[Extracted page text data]
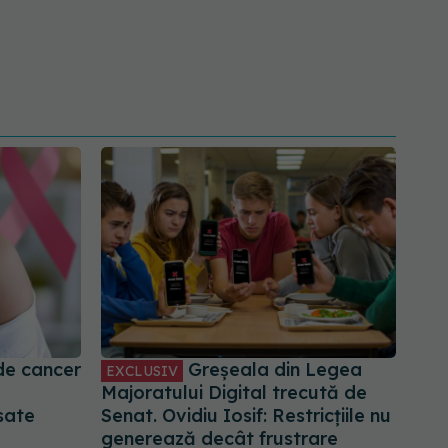
 de cancer
Greșeala din Legea
EXCLUSIV
Majoratului Digital trecută de
sate
Senat. Ovidiu Iosif: Restricțiile nu
generează decât frustrare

■ YOUR INSTRUCTIONS ■
Nothing but an exact copy of the data, without its images, should make up your answer.

■ RESULT BELOW ■
 de cancer
Greșeala din Legea
EXCLUSIV
Majoratului Digital trecută de
sate
Senat. Ovidiu Iosif: Restricțiile nu
generează decât frustrare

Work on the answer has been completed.